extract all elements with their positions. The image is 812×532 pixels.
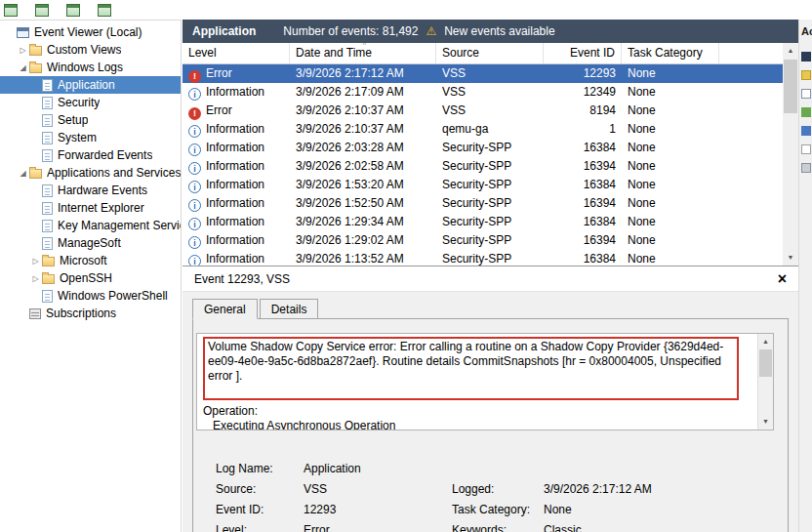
- datetime-cell: 3/9/2026 1:52:50 AM: [296, 196, 404, 210]
- collapse-arrow-icon[interactable]: ◢: [17, 63, 29, 72]
- event-row[interactable]: iInformation3/9/2026 2:02:58 AMSecurity-…: [183, 157, 783, 176]
- tab-general[interactable]: General: [192, 299, 258, 319]
- sidebar-item-hardware-events[interactable]: Hardware Events: [0, 182, 181, 199]
- action-icon[interactable]: [801, 107, 811, 117]
- sidebar-item-label: OpenSSH: [60, 271, 112, 285]
- event-description: Volume Shadow Copy Service error: Error …: [197, 334, 758, 430]
- sidebar-item-openssh[interactable]: ▷OpenSSH: [0, 269, 181, 287]
- sidebar-item-application[interactable]: Application: [0, 76, 181, 94]
- expand-arrow-icon[interactable]: ▷: [29, 274, 42, 283]
- action-icon[interactable]: [801, 163, 811, 173]
- field-label: Task Category:: [452, 503, 544, 516]
- datetime-cell: 3/9/2026 2:10:37 AM: [296, 103, 404, 117]
- field-value: 12293: [304, 503, 452, 516]
- event-row[interactable]: iInformation3/9/2026 1:29:02 AMSecurity-…: [183, 231, 783, 250]
- sidebar-item-label: Event Viewer (Local): [34, 25, 142, 39]
- column-header-date-and-time[interactable]: ^Date and Time: [290, 43, 436, 63]
- sidebar-item-managesoft[interactable]: ManageSoft: [0, 234, 181, 252]
- event-description-box: Volume Shadow Copy Service error: Error …: [196, 333, 774, 430]
- event-id-cell: 16384: [584, 215, 616, 228]
- scroll-up-icon[interactable]: ▲: [783, 43, 798, 59]
- event-row[interactable]: iInformation3/9/2026 1:53:20 AMSecurity-…: [183, 176, 783, 194]
- field-value: Error: [304, 523, 452, 532]
- event-row[interactable]: iInformation3/9/2026 2:17:09 AMVSS12349N…: [183, 83, 783, 102]
- level-cell: Information: [206, 141, 264, 154]
- event-row[interactable]: !Error3/9/2026 2:17:12 AMVSS12293None: [183, 64, 783, 83]
- level-cell: Information: [206, 196, 264, 210]
- table-scrollbar[interactable]: ▲ ▼: [783, 43, 798, 266]
- event-row[interactable]: iInformation3/9/2026 2:10:37 AMqemu-ga1N…: [183, 120, 783, 139]
- event-row[interactable]: iInformation3/9/2026 1:13:52 AMSecurity-…: [183, 250, 783, 266]
- scroll-down-icon[interactable]: ▼: [783, 250, 798, 266]
- scrollbar-thumb[interactable]: [759, 349, 772, 377]
- datetime-cell: 3/9/2026 2:03:28 AM: [296, 141, 404, 154]
- level-cell: Information: [206, 215, 264, 228]
- action-icon[interactable]: [801, 144, 811, 154]
- close-icon[interactable]: ×: [778, 271, 787, 287]
- column-header-label: Source: [442, 46, 479, 60]
- log-icon: [42, 97, 53, 109]
- column-header-source[interactable]: Source: [436, 43, 544, 63]
- action-icon[interactable]: [801, 52, 811, 61]
- sidebar-item-applications-and-services-lo[interactable]: ◢Applications and Services Lo: [0, 164, 181, 182]
- action-icon[interactable]: [801, 70, 811, 80]
- tab-details[interactable]: Details: [260, 299, 319, 318]
- event-row[interactable]: iInformation3/9/2026 1:52:50 AMSecurity-…: [183, 194, 783, 213]
- sidebar-item-event-viewer-local[interactable]: Event Viewer (Local): [0, 23, 181, 41]
- console-window-icon[interactable]: [98, 4, 111, 17]
- field-value: Classic: [544, 523, 782, 532]
- sidebar-item-windows-logs[interactable]: ◢Windows Logs: [0, 59, 181, 76]
- sort-indicator-icon: ^: [363, 43, 367, 49]
- event-row[interactable]: iInformation3/9/2026 2:03:28 AMSecurity-…: [183, 139, 783, 157]
- log-icon: [42, 290, 53, 303]
- expand-arrow-icon[interactable]: ▷: [17, 46, 29, 55]
- action-icon[interactable]: [801, 89, 811, 99]
- sidebar-item-system[interactable]: System: [0, 129, 181, 146]
- sidebar-item-security[interactable]: Security: [0, 94, 181, 111]
- sidebar-item-subscriptions[interactable]: Subscriptions: [0, 305, 181, 322]
- console-window-icon[interactable]: [66, 4, 80, 17]
- column-header-level[interactable]: Level: [183, 43, 290, 63]
- level-cell: Error: [206, 66, 232, 80]
- action-icon[interactable]: [801, 126, 811, 136]
- console-window-icon[interactable]: [4, 4, 18, 17]
- event-row[interactable]: iInformation3/9/2026 1:29:34 AMSecurity-…: [183, 213, 783, 231]
- actions-pane-collapsed[interactable]: Actions: [798, 20, 812, 532]
- sidebar-item-key-management-service[interactable]: Key Management Service: [0, 217, 181, 234]
- field-value: Application: [304, 462, 452, 475]
- task-category-cell: None: [628, 233, 656, 247]
- collapse-arrow-icon[interactable]: ◢: [17, 169, 29, 178]
- field-label: Event ID:: [216, 503, 304, 516]
- detail-title: Event 12293, VSS: [194, 272, 290, 286]
- sidebar-item-label: Forwarded Events: [58, 148, 152, 162]
- description-scrollbar[interactable]: ▲ ▼: [757, 334, 773, 430]
- sidebar-item-setup[interactable]: Setup: [0, 111, 181, 129]
- console-window-icon[interactable]: [35, 4, 49, 17]
- sidebar-item-custom-views[interactable]: ▷Custom Views: [0, 41, 181, 59]
- datetime-cell: 3/9/2026 2:17:09 AM: [296, 85, 404, 99]
- sidebar-item-windows-powershell[interactable]: Windows PowerShell: [0, 287, 181, 305]
- column-header-task-category[interactable]: Task Category: [622, 43, 719, 63]
- sidebar-item-internet-explorer[interactable]: Internet Explorer: [0, 199, 181, 217]
- information-icon: i: [188, 199, 201, 212]
- event-count: Number of events: 81,492: [283, 24, 418, 38]
- scroll-up-icon[interactable]: ▲: [758, 334, 773, 349]
- tab-label: Details: [271, 303, 307, 316]
- column-header-label: Date and Time: [296, 46, 372, 60]
- log-icon: [42, 79, 53, 92]
- sidebar-item-label: Windows Logs: [47, 61, 123, 74]
- sidebar-item-microsoft[interactable]: ▷Microsoft: [0, 252, 181, 269]
- information-icon: i: [188, 181, 201, 193]
- level-cell: Information: [206, 85, 264, 99]
- event-row[interactable]: !Error3/9/2026 2:10:37 AMVSS8194None: [183, 102, 783, 120]
- event-detail-pane: Event 12293, VSS × GeneralDetails Volume…: [183, 266, 798, 532]
- event-message: Volume Shadow Copy Service error: Error …: [208, 340, 723, 383]
- sidebar-item-label: Subscriptions: [46, 307, 116, 320]
- property-row: Event ID:12293Task Category:None: [196, 499, 782, 519]
- scrollbar-thumb[interactable]: [784, 60, 797, 113]
- sidebar-item-forwarded-events[interactable]: Forwarded Events: [0, 146, 181, 164]
- column-header-event-id[interactable]: Event ID: [544, 43, 622, 63]
- expand-arrow-icon[interactable]: ▷: [29, 257, 42, 266]
- detail-tabs: GeneralDetails: [192, 299, 320, 319]
- scroll-down-icon[interactable]: ▼: [758, 414, 773, 430]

######

=== TRY IT ===
The entries need to be restated exactly, and their pictures left out.

=== FINAL ANSWER ===
extract all elements with their positions. The image is 812×532 pixels.
- datetime-cell: 3/9/2026 1:52:50 AM: [296, 196, 404, 210]
- collapse-arrow-icon[interactable]: ◢: [17, 63, 29, 72]
- event-row[interactable]: iInformation3/9/2026 2:02:58 AMSecurity-…: [183, 157, 783, 176]
- tab-general[interactable]: General: [192, 299, 258, 319]
- sidebar-item-hardware-events[interactable]: Hardware Events: [0, 182, 181, 199]
- action-icon[interactable]: [801, 107, 811, 117]
- sidebar-item-label: OpenSSH: [60, 271, 112, 285]
- event-description: Volume Shadow Copy Service error: Error …: [197, 334, 758, 430]
- sidebar-item-openssh[interactable]: ▷OpenSSH: [0, 269, 181, 287]
- sidebar-item-application[interactable]: Application: [0, 76, 181, 94]
- expand-arrow-icon[interactable]: ▷: [29, 274, 42, 283]
- action-icon[interactable]: [801, 163, 811, 173]
- field-label: Task Category:: [452, 503, 544, 516]
- datetime-cell: 3/9/2026 2:10:37 AM: [296, 103, 404, 117]
- field-value: 12293: [304, 503, 452, 516]
- event-row[interactable]: iInformation3/9/2026 1:29:02 AMSecurity-…: [183, 231, 783, 250]
- sidebar-item-label: Event Viewer (Local): [34, 25, 142, 39]
- column-header-date-and-time[interactable]: ^Date and Time: [290, 43, 436, 63]
- sidebar-item-managesoft[interactable]: ManageSoft: [0, 234, 181, 252]
- event-description-box: Volume Shadow Copy Service error: Error …: [196, 333, 774, 430]
- event-id-cell: 16384: [584, 215, 616, 228]
- scroll-up-icon[interactable]: ▲: [783, 43, 798, 59]
- event-row[interactable]: iInformation3/9/2026 1:53:20 AMSecurity-…: [183, 176, 783, 194]
- field-value: Error: [304, 523, 452, 532]
- event-row[interactable]: iInformation3/9/2026 2:17:09 AMVSS12349N…: [183, 83, 783, 102]
- level-cell: Information: [206, 141, 264, 154]
- event-row[interactable]: !Error3/9/2026 2:17:12 AMVSS12293None: [183, 64, 783, 83]
- level-cell: Information: [206, 196, 264, 210]
- table-scrollbar[interactable]: ▲ ▼: [783, 43, 798, 266]
- event-row[interactable]: iInformation3/9/2026 2:10:37 AMqemu-ga1N…: [183, 120, 783, 139]
- event-row[interactable]: iInformation3/9/2026 1:13:52 AMSecurity-…: [183, 250, 783, 266]
- scroll-down-icon[interactable]: ▼: [783, 250, 798, 266]
- scrollbar-thumb[interactable]: [759, 349, 772, 377]
- datetime-cell: 3/9/2026 2:03:28 AM: [296, 141, 404, 154]
- level-cell: Information: [206, 215, 264, 228]
- action-icon[interactable]: [801, 144, 811, 154]
- close-icon[interactable]: ×: [778, 271, 787, 287]
- column-header-label: Source: [442, 46, 479, 60]
- log-icon: [42, 97, 53, 109]
- column-header-source[interactable]: Source: [436, 43, 544, 63]
- action-icon[interactable]: [801, 52, 811, 61]
- sidebar-item-applications-and-services-lo[interactable]: ◢Applications and Services Lo: [0, 164, 181, 182]
- action-icon[interactable]: [801, 70, 811, 80]
- tab-details[interactable]: Details: [260, 299, 319, 318]
- event-row[interactable]: iInformation3/9/2026 1:52:50 AMSecurity-…: [183, 194, 783, 213]
- sidebar-item-event-viewer-local[interactable]: Event Viewer (Local): [0, 23, 181, 41]
- console-window-icon[interactable]: [98, 4, 111, 17]
- field-value: Classic: [544, 523, 782, 532]
- sidebar-item-windows-logs[interactable]: ◢Windows Logs: [0, 59, 181, 76]
- sort-indicator-icon: ^: [363, 43, 367, 49]
- event-row[interactable]: iInformation3/9/2026 2:03:28 AMSecurity-…: [183, 139, 783, 157]
- log-icon: [42, 290, 53, 303]
- expand-arrow-icon[interactable]: ▷: [17, 46, 29, 55]
- action-icon[interactable]: [801, 89, 811, 99]
- sidebar-item-system[interactable]: System: [0, 129, 181, 146]
- sidebar-item-security[interactable]: Security: [0, 94, 181, 111]
- sidebar-item-subscriptions[interactable]: Subscriptions: [0, 305, 181, 322]
- console-window-icon[interactable]: [66, 4, 80, 17]
- column-header-level[interactable]: Level: [183, 43, 290, 63]
- level-cell: Error: [206, 66, 232, 80]
- action-icon[interactable]: [801, 126, 811, 136]
- console-window-icon[interactable]: [4, 4, 18, 17]
- event-row[interactable]: iInformation3/9/2026 1:29:34 AMSecurity-…: [183, 213, 783, 231]
- actions-pane-collapsed[interactable]: Actions: [798, 20, 812, 532]
- sidebar-item-key-management-service[interactable]: Key Management Service: [0, 217, 181, 234]
- field-value: Application: [304, 462, 452, 475]
- task-category-cell: None: [628, 233, 656, 247]
- collapse-arrow-icon[interactable]: ◢: [17, 169, 29, 178]
- field-label: Event ID:: [216, 503, 304, 516]
- detail-title: Event 12293, VSS: [194, 272, 290, 286]
- sidebar-item-label: Forwarded Events: [58, 148, 152, 162]
- description-scrollbar[interactable]: ▲ ▼: [757, 334, 773, 430]
- sidebar-item-setup[interactable]: Setup: [0, 111, 181, 129]
- console-window-icon[interactable]: [35, 4, 49, 17]
- sidebar-item-custom-views[interactable]: ▷Custom Views: [0, 41, 181, 59]
- datetime-cell: 3/9/2026 2:17:09 AM: [296, 85, 404, 99]
- sidebar-item-windows-powershell[interactable]: Windows PowerShell: [0, 287, 181, 305]
- column-header-task-category[interactable]: Task Category: [622, 43, 719, 63]
- sidebar-item-internet-explorer[interactable]: Internet Explorer: [0, 199, 181, 217]
- information-icon: i: [188, 199, 201, 212]
- event-count: Number of events: 81,492: [283, 24, 418, 38]
- scroll-up-icon[interactable]: ▲: [758, 334, 773, 349]
- tab-label: Details: [271, 303, 307, 316]
- column-header-label: Date and Time: [296, 46, 372, 60]
- log-icon: [42, 79, 53, 92]
- sidebar-item-label: Windows Logs: [47, 61, 123, 74]
- sidebar-item-microsoft[interactable]: ▷Microsoft: [0, 252, 181, 269]
- information-icon: i: [188, 181, 201, 193]
- level-cell: Information: [206, 85, 264, 99]
- event-row[interactable]: !Error3/9/2026 2:10:37 AMVSS8194None: [183, 102, 783, 120]
- event-detail-pane: Event 12293, VSS × GeneralDetails Volume…: [183, 266, 798, 532]
- event-message: Volume Shadow Copy Service error: Error …: [208, 340, 723, 383]
- sidebar-item-label: Subscriptions: [46, 307, 116, 320]
- property-row: Event ID:12293Task Category:None: [196, 499, 782, 519]
- scrollbar-thumb[interactable]: [784, 60, 797, 113]
- sidebar-item-forwarded-events[interactable]: Forwarded Events: [0, 146, 181, 164]
- column-header-event-id[interactable]: Event ID: [544, 43, 622, 63]
- expand-arrow-icon[interactable]: ▷: [29, 257, 42, 266]
- detail-tabs: GeneralDetails: [192, 299, 320, 319]
- scroll-down-icon[interactable]: ▼: [758, 414, 773, 430]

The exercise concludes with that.